PROVIDENCE, R.I. (WPRI) — One local lawmaker is planning to introduce a legislative package that he says aims to level the playing field between citizens, lobbyists and special interests.
The set of bills sponsored by state Rep. Aaron Regunberg, a Providence Democrat and candidate for lieutenant governor, proposes free parking spaces, prioritized testimony times and a child-care center to make it easier for residents to participate in the legislative process.
“Lobbyists paid by the most powerful and wealthy institutions in our state are always present at the State House and at the fundraisers that are ubiquitous during the legislative session,” Regunberg said. “This package is designed to make sure the voices of families who can’t afford a well-connected corporate lobbyist also have access to make their voices heard.”
Regunberg said the new legislation is about leveling the playing field.
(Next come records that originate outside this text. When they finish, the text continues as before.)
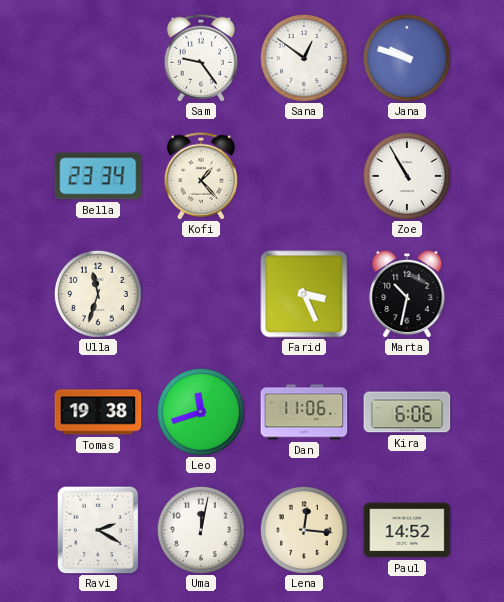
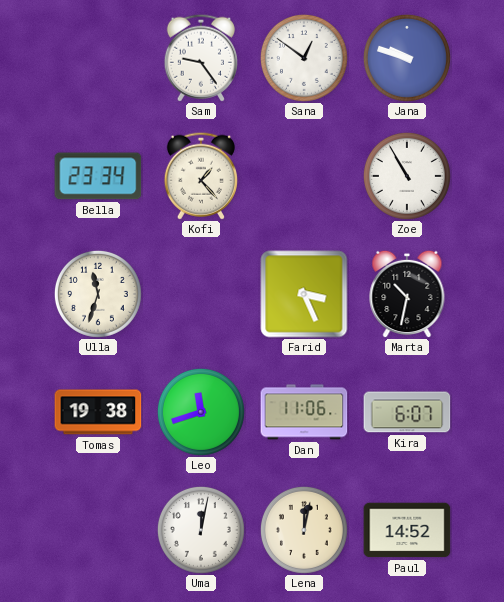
Kira: 6:06 -> 6:07
Ravi: 2:20 -> none
Lena: 12:16 -> 12:02
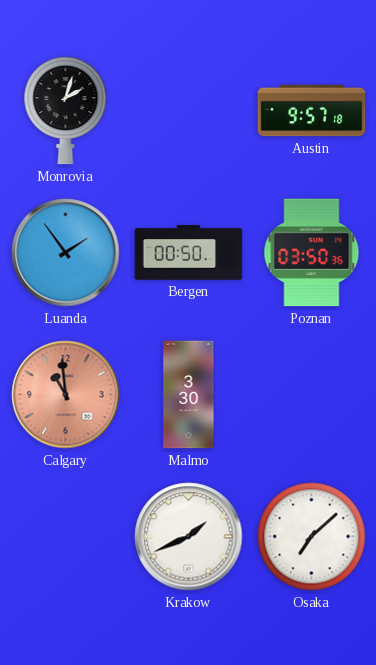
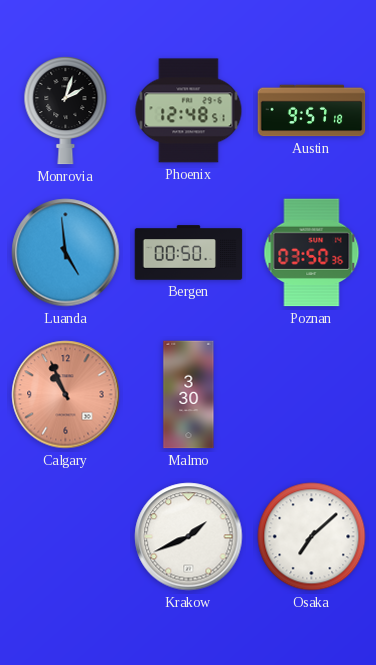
Phoenix: none -> 12:48
Luanda: 1:54 -> 4:59
Calgary: 10:59 -> 10:56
“This about making sure that people have faith to know that their voice matters,” he said. “Their voice has a role to play in making policy, and that they have access to the folks that make decisions for them.”
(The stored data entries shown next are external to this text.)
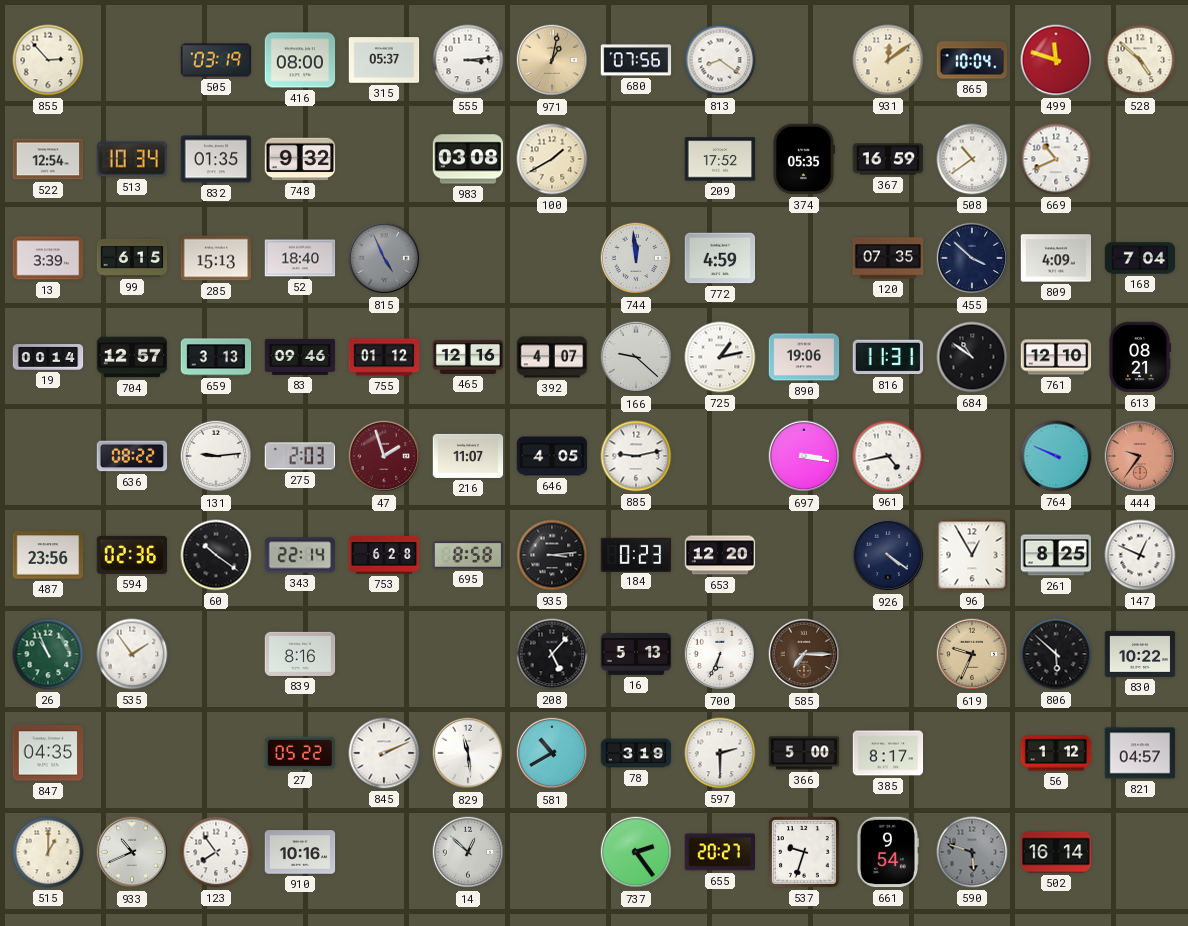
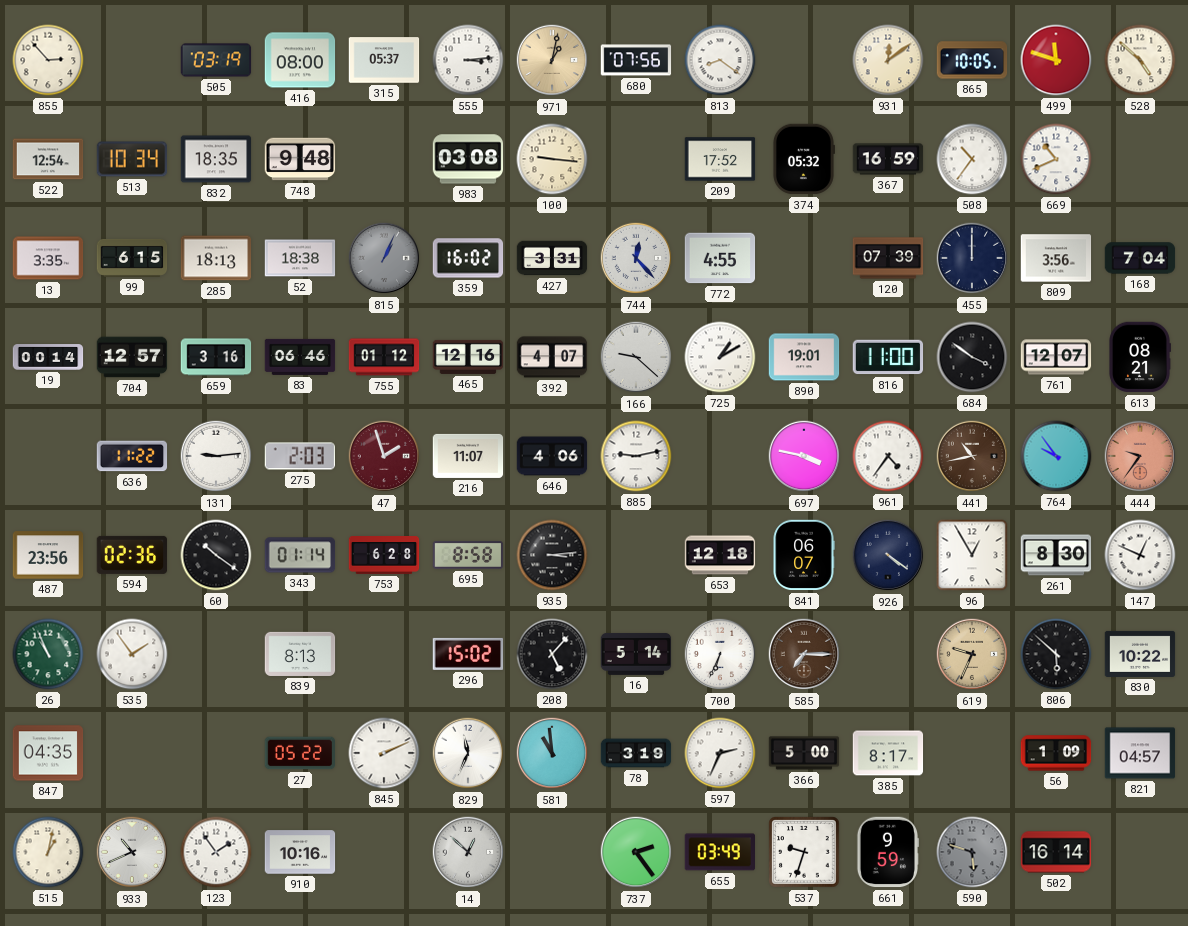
865: 10:04 -> 10:05
832: 01:35 -> 18:35
748: 9:32 -> 9:48
100: 1:40 -> 9:16
374: 05:35 -> 05:32
508: 10:39 -> 10:36
13: 3:39 -> 3:35
285: 15:13 -> 18:13
52: 18:40 -> 18:38
815: 4:56 -> 1:04
359: none -> 16:02
427: none -> 3:31
744: 11:59 -> 12:23
772: 4:59 -> 4:55
120: 07:35 -> 07:39
455: 3:52 -> 12:00
809: 4:09 -> 3:56
659: 3:13 -> 3:16
83: 09:46 -> 06:46
725: 1:13 -> 1:10
890: 19:06 -> 19:01
816: 11:31 -> 11:00
684: 10:51 -> 3:51
761: 12:10 -> 12:07
636: 08:22 -> 11:22
646: 4:05 -> 4:06
697: 3:17 -> 3:47
961: 4:43 -> 4:36
441: none -> 10:43
764: 9:49 -> 9:54
343: 22:14 -> 01:14
184: 0:23 -> none
653: 12:20 -> 12:18
841: none -> 06:07
261: 8:25 -> 8:30
839: 8:16 -> 8:13
296: none -> 15:02
16: 5:13 -> 5:14
829: 11:29 -> 11:34
581: 10:40 -> 10:59
597: 2:30 -> 2:34
56: 1:12 -> 1:09
515: 1:00 -> 1:02
123: 7:54 -> 1:54
655: 20:27 -> 03:49
661: 9:54 -> 9:59
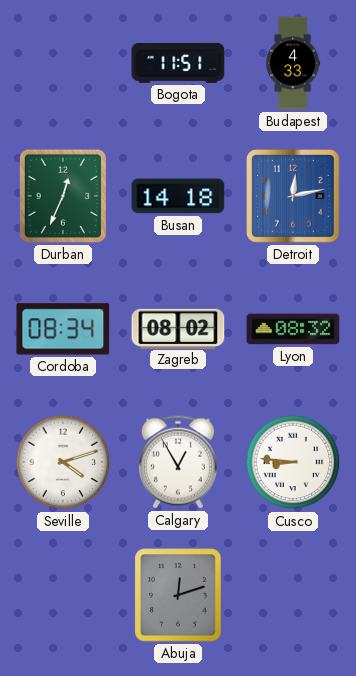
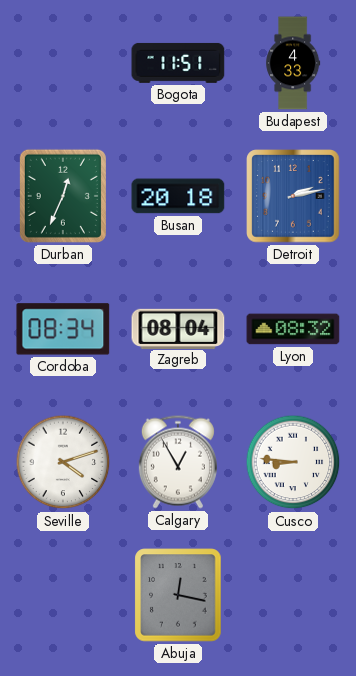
Busan: 14:18 -> 20:18
Detroit: 12:13 -> 2:13
Zagreb: 08:02 -> 08:04
Abuja: 12:12 -> 12:17
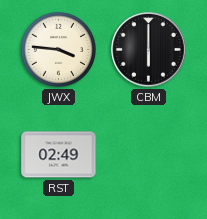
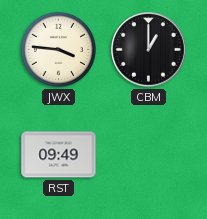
CBM: 6:00 -> 1:00
RST: 02:49 -> 09:49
Regunberg said the Citizen Lobbyist Easier Access Reform (CLEAR) package includes the following provisions:
- Transportation: Reserves 100 free parking spaces for visiting members of the public and creates a new bus stop at the State House.
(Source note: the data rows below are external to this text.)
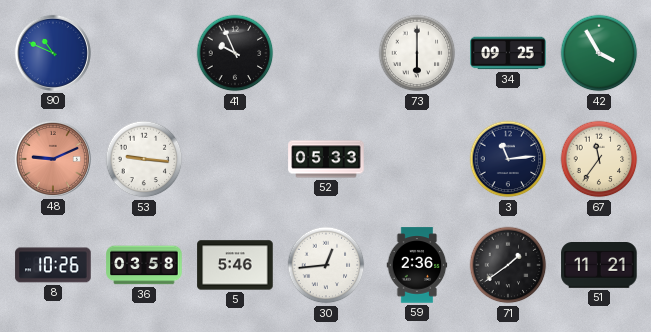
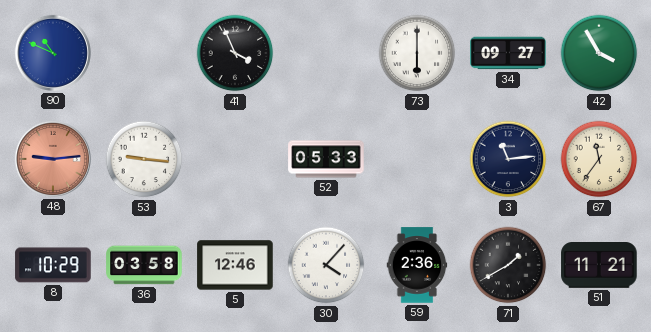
41: 9:56 -> 3:56
34: 09:25 -> 09:27
48: 9:11 -> 9:14
8: 10:26 -> 10:29
5: 5:46 -> 12:46
30: 12:44 -> 4:07
71: 1:39 -> 1:40
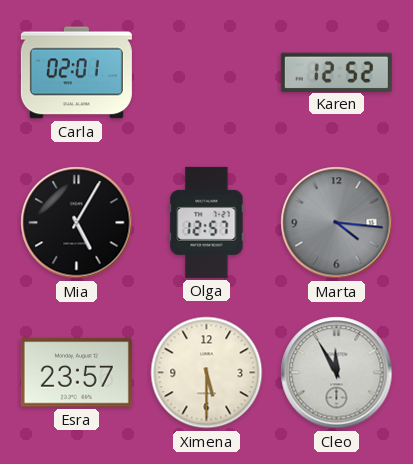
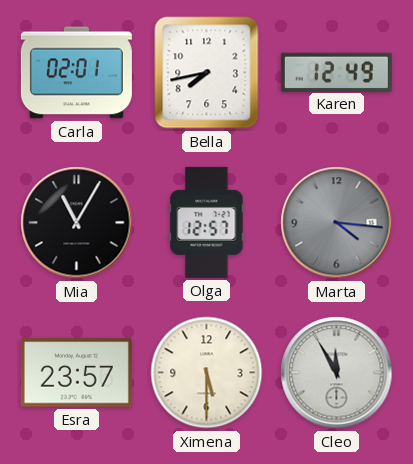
Bella: none -> 7:43
Karen: 12:52 -> 12:49
Mia: 5:05 -> 11:05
- Child care: Establishes a child-care center for visitors to the State House that will operate during long committee hours when the legislature is in session.
- Public priority: The first 10 spaces for testimony during committee hearings will be reserved for members of the public who are not registered as lobbyists.
- Remote testimony: Invest in the needed technology to allow individuals to submit spoken testimony if they are unable to attend legislative hearings in person.
- Limits on political contributions from lobbyists.
- The maximum annual contribution total to any candidate from a registered lobbyist would be decreased from $1,000 to $100.
- Lobbyists and Political Action Committees would be prohibited from making contributions to political candidates while the legislature is in session.”
“The system for public input we have now simply does not work for parents, working people, the elderly and the disabled. It’s stifling our conversation on the issues, but it’s something we can fix,” Regunberg said. “If you can’t afford a State House lobbyist, you still deserve to be heard in Rhode Island. And if you are a State House lobbyist, then your case should rest on the strength of your argument not on the amount on your campaign check.”
A hearing on the legislative package proposal is expected to happen within the next few months.
John Marion, executive director of the good-government group Common Cause Rhode Island, said physically showing up on Smith Hill can have an effect on lawmakers. “If constituents actually show up, they’re going to pay attention, so it’s important that people get in there,” he said.